The Houston Astros blocked a Detroit Free Press reporter from attending a postgame scrum involving right-hander Justin Verlander following Wednesday's loss to the Detroit Tigers, according to the publication's Chris Thomas.
Astros vice president of communications Gene Dias disclosed that Verlander - who pitched a two-hit complete game in defeat - would not speak to any credentialed media if reporter Anthony Fenech was present, according to Thomas.
Fenech is the Tigers beat reporter for the Detroit Free Press and carries a Baseball Writers' Association of America credential. Verlander, 36, spent his entire major-league career with the Tigers before being traded to Houston in 2017.

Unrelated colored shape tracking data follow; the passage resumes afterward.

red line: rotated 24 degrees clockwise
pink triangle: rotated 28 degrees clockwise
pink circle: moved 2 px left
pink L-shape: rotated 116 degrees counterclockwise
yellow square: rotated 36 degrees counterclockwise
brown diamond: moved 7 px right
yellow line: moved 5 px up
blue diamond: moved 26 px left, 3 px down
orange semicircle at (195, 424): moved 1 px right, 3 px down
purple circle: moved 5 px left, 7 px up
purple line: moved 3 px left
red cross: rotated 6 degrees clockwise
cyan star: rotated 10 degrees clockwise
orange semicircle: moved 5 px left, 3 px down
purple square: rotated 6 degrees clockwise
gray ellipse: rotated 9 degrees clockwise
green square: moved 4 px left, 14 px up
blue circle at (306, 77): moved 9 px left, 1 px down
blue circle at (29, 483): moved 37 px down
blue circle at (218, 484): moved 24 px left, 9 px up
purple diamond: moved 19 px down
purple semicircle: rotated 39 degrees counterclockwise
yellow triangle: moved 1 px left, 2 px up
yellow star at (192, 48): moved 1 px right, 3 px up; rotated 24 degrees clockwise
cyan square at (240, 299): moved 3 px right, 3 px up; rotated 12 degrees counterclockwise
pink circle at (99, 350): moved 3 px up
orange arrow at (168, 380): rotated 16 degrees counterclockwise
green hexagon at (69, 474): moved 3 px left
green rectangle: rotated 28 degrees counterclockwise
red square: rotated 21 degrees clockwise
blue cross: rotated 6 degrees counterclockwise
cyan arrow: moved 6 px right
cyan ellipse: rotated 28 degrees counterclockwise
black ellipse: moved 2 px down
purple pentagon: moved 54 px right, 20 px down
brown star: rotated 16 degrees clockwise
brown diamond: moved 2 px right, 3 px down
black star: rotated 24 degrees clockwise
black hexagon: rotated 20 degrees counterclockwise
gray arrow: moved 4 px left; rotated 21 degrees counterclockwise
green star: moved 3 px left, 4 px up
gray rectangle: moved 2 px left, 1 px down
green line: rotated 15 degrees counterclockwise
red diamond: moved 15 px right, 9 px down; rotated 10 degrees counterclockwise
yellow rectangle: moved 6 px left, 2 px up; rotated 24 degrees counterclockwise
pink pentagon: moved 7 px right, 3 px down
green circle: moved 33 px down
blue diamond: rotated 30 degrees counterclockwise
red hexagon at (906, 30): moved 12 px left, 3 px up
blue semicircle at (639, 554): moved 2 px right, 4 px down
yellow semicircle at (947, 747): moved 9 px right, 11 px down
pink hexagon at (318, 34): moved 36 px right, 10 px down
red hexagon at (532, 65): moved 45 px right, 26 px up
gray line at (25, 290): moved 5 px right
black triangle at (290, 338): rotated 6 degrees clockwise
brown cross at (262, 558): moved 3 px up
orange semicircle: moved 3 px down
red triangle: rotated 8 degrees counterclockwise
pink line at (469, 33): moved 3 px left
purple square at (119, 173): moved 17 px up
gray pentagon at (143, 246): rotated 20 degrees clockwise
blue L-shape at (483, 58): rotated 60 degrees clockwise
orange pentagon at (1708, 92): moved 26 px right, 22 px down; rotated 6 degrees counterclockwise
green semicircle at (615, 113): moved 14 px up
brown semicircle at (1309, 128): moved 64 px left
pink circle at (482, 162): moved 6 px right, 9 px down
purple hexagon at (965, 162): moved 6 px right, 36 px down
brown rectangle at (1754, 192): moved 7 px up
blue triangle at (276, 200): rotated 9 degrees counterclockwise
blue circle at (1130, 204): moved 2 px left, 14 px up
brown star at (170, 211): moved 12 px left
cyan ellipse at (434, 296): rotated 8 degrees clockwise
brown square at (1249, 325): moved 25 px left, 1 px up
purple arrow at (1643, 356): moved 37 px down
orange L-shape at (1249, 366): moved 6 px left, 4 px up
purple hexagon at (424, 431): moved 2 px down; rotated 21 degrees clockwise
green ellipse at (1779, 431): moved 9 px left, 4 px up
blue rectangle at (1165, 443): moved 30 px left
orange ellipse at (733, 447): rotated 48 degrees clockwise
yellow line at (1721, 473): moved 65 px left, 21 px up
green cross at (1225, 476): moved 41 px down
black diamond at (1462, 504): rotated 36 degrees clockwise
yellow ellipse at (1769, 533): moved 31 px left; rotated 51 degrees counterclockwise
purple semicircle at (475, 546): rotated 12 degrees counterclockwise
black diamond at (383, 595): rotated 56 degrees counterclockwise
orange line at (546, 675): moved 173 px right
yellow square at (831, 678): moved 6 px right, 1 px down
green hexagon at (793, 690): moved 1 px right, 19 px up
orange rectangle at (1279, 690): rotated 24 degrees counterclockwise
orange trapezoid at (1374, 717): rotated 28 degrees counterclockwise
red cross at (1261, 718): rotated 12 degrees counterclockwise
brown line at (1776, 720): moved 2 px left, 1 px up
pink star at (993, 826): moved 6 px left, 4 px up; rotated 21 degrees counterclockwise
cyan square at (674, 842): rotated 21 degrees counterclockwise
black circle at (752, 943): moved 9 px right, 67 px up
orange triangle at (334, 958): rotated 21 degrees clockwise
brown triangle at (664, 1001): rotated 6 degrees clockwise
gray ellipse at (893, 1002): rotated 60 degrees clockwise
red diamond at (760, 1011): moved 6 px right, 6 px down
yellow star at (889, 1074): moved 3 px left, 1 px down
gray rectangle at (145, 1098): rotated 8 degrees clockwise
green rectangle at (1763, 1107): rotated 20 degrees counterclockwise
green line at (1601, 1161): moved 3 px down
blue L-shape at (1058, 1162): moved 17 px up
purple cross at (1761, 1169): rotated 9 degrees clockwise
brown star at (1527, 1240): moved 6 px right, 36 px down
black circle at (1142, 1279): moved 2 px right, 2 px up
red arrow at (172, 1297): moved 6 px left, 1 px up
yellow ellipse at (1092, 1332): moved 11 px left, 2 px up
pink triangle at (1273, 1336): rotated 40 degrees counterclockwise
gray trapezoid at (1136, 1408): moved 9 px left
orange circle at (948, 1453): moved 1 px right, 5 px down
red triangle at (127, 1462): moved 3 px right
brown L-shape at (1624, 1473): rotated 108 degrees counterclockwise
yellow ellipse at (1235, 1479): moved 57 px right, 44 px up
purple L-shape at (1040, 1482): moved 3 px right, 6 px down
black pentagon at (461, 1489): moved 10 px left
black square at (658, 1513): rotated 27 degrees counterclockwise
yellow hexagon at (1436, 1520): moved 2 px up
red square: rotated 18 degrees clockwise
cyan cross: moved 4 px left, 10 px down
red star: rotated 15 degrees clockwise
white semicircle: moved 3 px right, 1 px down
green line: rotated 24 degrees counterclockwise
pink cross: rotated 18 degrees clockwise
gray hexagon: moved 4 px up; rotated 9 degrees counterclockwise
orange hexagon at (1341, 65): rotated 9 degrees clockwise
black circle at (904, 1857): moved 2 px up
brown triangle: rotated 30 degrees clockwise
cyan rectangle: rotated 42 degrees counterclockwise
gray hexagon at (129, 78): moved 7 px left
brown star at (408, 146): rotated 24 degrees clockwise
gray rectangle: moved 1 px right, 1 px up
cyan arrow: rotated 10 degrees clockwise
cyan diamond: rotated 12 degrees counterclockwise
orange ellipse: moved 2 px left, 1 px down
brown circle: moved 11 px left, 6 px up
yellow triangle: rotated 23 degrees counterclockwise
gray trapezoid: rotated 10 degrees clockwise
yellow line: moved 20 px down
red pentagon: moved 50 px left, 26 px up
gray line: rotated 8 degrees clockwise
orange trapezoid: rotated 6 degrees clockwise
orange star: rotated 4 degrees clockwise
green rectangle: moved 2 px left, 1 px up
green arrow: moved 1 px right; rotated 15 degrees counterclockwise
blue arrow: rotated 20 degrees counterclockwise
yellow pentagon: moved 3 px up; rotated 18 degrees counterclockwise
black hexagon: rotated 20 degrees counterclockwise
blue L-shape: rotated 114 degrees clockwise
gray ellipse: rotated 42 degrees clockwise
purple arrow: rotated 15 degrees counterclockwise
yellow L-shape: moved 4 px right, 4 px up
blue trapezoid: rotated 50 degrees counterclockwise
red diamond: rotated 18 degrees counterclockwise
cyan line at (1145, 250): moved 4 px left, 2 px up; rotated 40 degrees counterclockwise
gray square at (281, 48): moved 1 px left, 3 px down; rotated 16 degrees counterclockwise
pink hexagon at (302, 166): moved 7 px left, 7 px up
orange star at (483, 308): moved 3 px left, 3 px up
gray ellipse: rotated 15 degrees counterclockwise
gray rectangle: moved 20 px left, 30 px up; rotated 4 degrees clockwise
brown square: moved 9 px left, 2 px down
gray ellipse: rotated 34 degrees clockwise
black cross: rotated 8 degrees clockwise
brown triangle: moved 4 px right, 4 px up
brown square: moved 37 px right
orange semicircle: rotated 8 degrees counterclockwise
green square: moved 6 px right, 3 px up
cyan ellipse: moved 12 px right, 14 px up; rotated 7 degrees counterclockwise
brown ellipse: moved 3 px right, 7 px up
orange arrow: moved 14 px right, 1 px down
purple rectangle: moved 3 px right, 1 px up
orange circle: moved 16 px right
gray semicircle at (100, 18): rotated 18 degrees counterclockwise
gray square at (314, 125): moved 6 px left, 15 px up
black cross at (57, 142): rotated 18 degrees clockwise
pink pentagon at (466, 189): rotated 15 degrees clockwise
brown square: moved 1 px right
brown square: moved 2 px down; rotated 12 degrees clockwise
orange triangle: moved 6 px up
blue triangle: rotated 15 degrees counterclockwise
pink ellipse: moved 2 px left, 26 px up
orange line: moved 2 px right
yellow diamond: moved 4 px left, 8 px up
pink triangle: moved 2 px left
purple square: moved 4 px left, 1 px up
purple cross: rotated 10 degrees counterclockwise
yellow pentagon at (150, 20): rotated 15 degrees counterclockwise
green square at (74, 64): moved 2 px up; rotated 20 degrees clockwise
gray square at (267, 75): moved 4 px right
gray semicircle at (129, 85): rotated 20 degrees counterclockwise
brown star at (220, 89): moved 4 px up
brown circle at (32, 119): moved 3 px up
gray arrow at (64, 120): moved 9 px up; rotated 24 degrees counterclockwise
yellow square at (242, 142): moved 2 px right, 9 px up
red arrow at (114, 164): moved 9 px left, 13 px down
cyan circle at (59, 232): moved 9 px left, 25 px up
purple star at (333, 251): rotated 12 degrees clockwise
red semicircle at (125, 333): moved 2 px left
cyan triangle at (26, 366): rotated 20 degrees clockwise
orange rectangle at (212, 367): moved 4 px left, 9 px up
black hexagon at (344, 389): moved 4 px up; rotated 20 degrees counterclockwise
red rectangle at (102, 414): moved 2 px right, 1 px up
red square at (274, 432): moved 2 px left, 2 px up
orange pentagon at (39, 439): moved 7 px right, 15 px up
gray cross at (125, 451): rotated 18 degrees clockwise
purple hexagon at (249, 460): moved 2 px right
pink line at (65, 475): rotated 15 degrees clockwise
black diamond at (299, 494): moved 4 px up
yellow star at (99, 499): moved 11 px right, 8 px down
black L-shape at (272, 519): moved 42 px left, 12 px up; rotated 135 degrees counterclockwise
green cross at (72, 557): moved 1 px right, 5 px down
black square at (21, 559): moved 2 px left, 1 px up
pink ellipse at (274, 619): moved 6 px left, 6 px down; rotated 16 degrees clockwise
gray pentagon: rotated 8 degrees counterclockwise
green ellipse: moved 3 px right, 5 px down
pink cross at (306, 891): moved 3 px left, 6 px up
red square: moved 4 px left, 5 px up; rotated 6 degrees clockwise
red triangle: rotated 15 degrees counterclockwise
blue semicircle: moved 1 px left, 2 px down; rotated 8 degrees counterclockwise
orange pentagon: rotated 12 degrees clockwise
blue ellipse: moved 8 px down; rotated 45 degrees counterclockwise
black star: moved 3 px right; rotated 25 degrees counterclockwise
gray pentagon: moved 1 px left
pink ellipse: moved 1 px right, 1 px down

The team opened the clubhouse to the media postgame but Fenech was apparently blocked by three security officials, with one saying Dias had told him not to let the reporter inside, Thomas adds.
Fenech contacted MLB vice president of communications Mike Teevan, who said he'd speak with Dias immediately. The reporter was apparently granted access to the clubhouse after Verlander had finished his scrum.
"I’m not answering your questions," Verlander said when Fenech approached him after the scrum, according to Thomas.
Not allowing a credentialed member of the media access to players is a violation of BBWAA protocol and potentially of MLB's collective bargaining agreement, Thomas notes.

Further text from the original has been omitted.